29.              The Court finds that the review of the transcript does not imply that the RPD was unbiased. Counsel for the applicant had every opportunity to cross-examine the witness. The few remarks by the panel did not prevent the applicant from making his arguments. As such, the RPD interrupted the questioning to remind counsel that some of the witness’s allegations, namely the conflict in Canada between the two men, were irrelevant to the refugee claim, while leaving counsel, nevertheless, to continue with her cross-examination (TR at pages 162, 163 and 167).

 

30.              Furthermore, the RPD informed the tribunal officer that the witness was not an expert on the human rights situation in Cuba. In fact, the transcript shows that the tribunal officer questioned the witness on his perception of the rights of homosexuals in Cuba:

[translation]

 

BY THE WITNESS (to the protection officer)

 

-            . . .

 

-                     If you are asking me if one of my friends would have a problem with the simple fact that he is gay, that he is a homosexual, I would tell you, categorically, no.

 

BY THE PRESIDING MEMBER (to the protection officer)

 

-                     Maybe we will deal with the facts because, in fact, the man is not an expert.

 

 . . .

 

BY THE PROTECTION OFFICER (to the presiding member)

 

-                      . . . For me this is about the only fact in the affidavit that interests me; it is his homosexuality that which Mr. Patice being there at paragraph 41. For the rest, what happened between the two men here in Canada, I do not have any questions about that.

 

-                      . . .

 

BY THE PRESIDING MEMBER (to the protection officer)

 

-                     On this fact. O.k.

 

(TR at pages 157-158)

 

31.              It is also important to specify, at this stage, that the elements related to the rights of homosexuals in Cuba obtained by the protection officer were not accepted by the RPD in its decision, which relied on the documentary evidence to analyze the objective basis of the claim. Even if it could be cause for concern, upon first reading of the RPD’s decision, to read that the applicant is allegedly a homosexual from “Mexico”, when he is from Cuba (RPD Decision at paragraph 1), it does not appear, upon review of the decision as a whole, that it was vitiated.

 

32.              The RPD disposed of the refugee claim fairly for the above-mentioned reasons; this error appears only once in the third line of the decision. The applicant is also not challenging the facts accurately repeated by the RPD at paragraph 2 of its decision. The Court must still comment that the RPD must ensure that this type of error is corrected as soon as possible out of respect for refugee claimants.

 

33.              A review of the hearing transcript shows unequivocally that the applicant benefitted from a hearing conducted in all fairness.

 

34.              Then, concerning procedural fairness and the timeline for the submission of hearing exhibits, a review of the record shows that the RPD sent an appearance notice to the witness on February 24, 2011. That same day, the RPD sent a letter to the applicant informing him of the presence of the witness at his hearing (Tribunal Record (TR) at pages 39 and 40).
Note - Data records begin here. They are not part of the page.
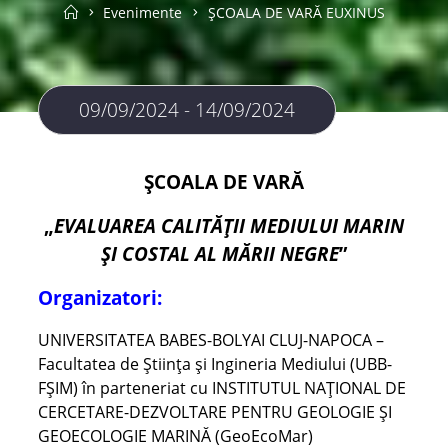
Home
Evenimente
ȘCOALA DE VARĂ EUXINUS
09/09/2024 - 14/09/2024
ȘCOALA DE VARĂ
„
EVALUAREA CALITĂȚII MEDIULUI MARIN
ȘI COSTAL
AL MĂRII NEGRE
”
Organizatori:
UNIVERSITATEA BABES-BOLYAI CLUJ-NAPOCA –
Facultatea de Știința și Ingineria Mediului (UBB-
FȘIM) în parteneriat cu INSTITUTUL NAȚIONAL DE
CERCETARE-DEZVOLTARE PENTRU GEOLOGIE ȘI
GEOECOLOGIE MARINĂ (GeoEcoMar)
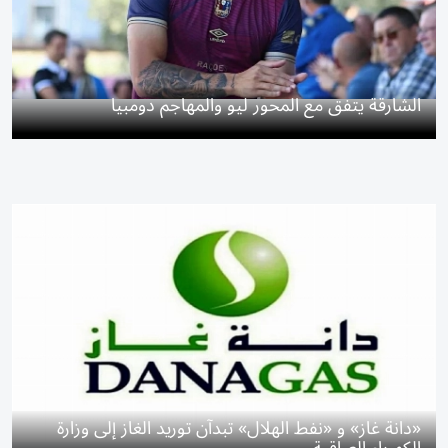
الشارقة يتفق مع المحور ليو والمهاجم دومبيا
«دانة غاز» و «نفط الهلال» تبدآن توريد الغاز إلى وزارة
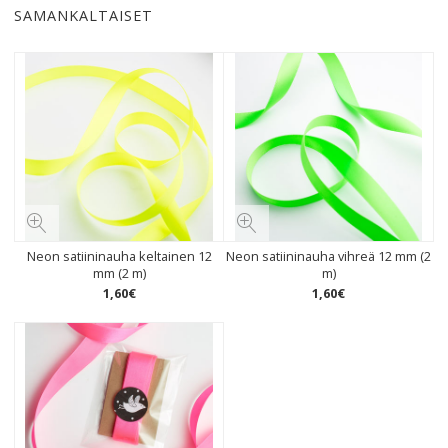
SAMANKALTAISET
Neon satiininauha keltainen 12
Neon satiininauha vihreä 12 mm (2
mm (2 m)
m)
1
,
60
€
1
,
60
€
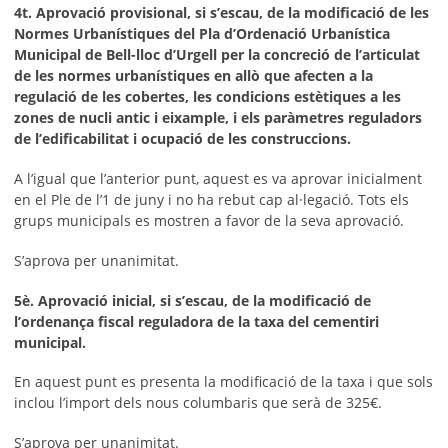
4t. Aprovació provisional, si s’escau, de la modificació de les
Normes Urbanístiques del Pla d’Ordenació Urbanística
Municipal de Bell-lloc d’Urgell per la concreció de l’articulat
de les normes urbanístiques en allò que afecten a la
regulació de les cobertes, les condicions estètiques a les
zones de nucli antic i eixample, i els paràmetres reguladors
de l’edificabilitat i ocupació de les construccions.
A l’igual que l’anterior punt, aquest es va aprovar inicialment
en el Ple de l’1 de juny i no ha rebut cap al·legació. Tots els
grups municipals es mostren a favor de la seva aprovació.
S’aprova per unanimitat.
5è. Aprovació inicial, si s’escau, de la modificació de
l’ordenança fiscal reguladora de la taxa del cementiri
municipal.
En aquest punt es presenta la modificació de la taxa i que sols
inclou l’import dels nous columbaris que serà de 325€.
S’aprova per unanimitat.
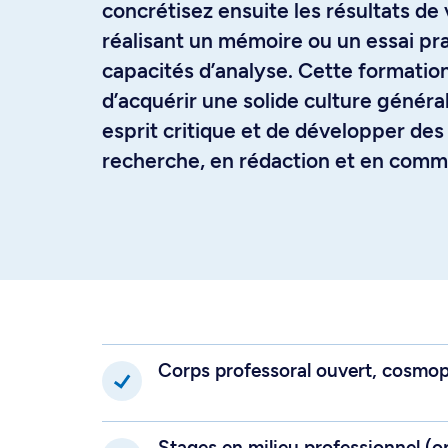
concrétisez ensuite les résultats de
réalisant un mémoire ou un essai p
capacités d’analyse. Cette formati
d’acquérir une solide culture généra
esprit critique et de développer des
recherche, en rédaction et en comm
Corps professoral ouvert, cosmopo
Stages en milieu professionnel (o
As a result, the applicant was given advance notice of the witness’s presence at his hearing on April 7, 2011. The RPD also notified the applicant of the content of the unsolicited information received by the witness by mail on March 7, 2011 (TR at pages 64-72). This is consistent with subsection 29(4) of the Rules.

 

35.        Furthermore, the applicant admitted at the hearing that he had received a copy of the exhibits and did not object to the fact that this information dating back to 2009 was given to him only in 2011, as is demonstrated in the following part of the transcript:

[translation]

 

BY THE PRESIDING MEMBER (to the applicant)

 

-           . . .

 

-                     So, now we will verify the exhibits in the record. First, on behalf of the protection officer, we have Exhibit A-1 and A‑2. A-1 is the national package index on Cuba dated May 31, 2010. A-2 is immigration documentation that includes, among other things, the refugee claim forms, excerpts from his passport, and we will add, in a bundle, A-3, which was the package sent on March 7, 2011, including an affidavit and e-mail exchanges, letter exchanges with a Christopher Patice.

 

. . .

 

BY THE PRESIDING MEMBER (to counsel)

 

-                     And, did you receive those documents?

 

BY COUNSEL (to the presiding member)

 

-                     Yes.

 

(TR at pages 146-147)

 

36.              The Court cannot, under these circumstances, find that there was a breach of procedural fairness.

 

37.              Moreover, the presence of the witness at the hearing was required and complies with the conditions of the Policy on the Treatment of Unsolicited Information in the Refugee Protection Division (Policy), which states the following:

3.  Context

From time to time, the IRB receives unsolicited information in respect of RPD proceedings. It is important that the IRB, as an independent tribunal adjudicating the merits of a claim for refugee protection, not take on an active investigative role with respect to unsolicited information received from anonymous sources or from informants who are unwilling or unable to appear as witnesses at the hearing of the claim.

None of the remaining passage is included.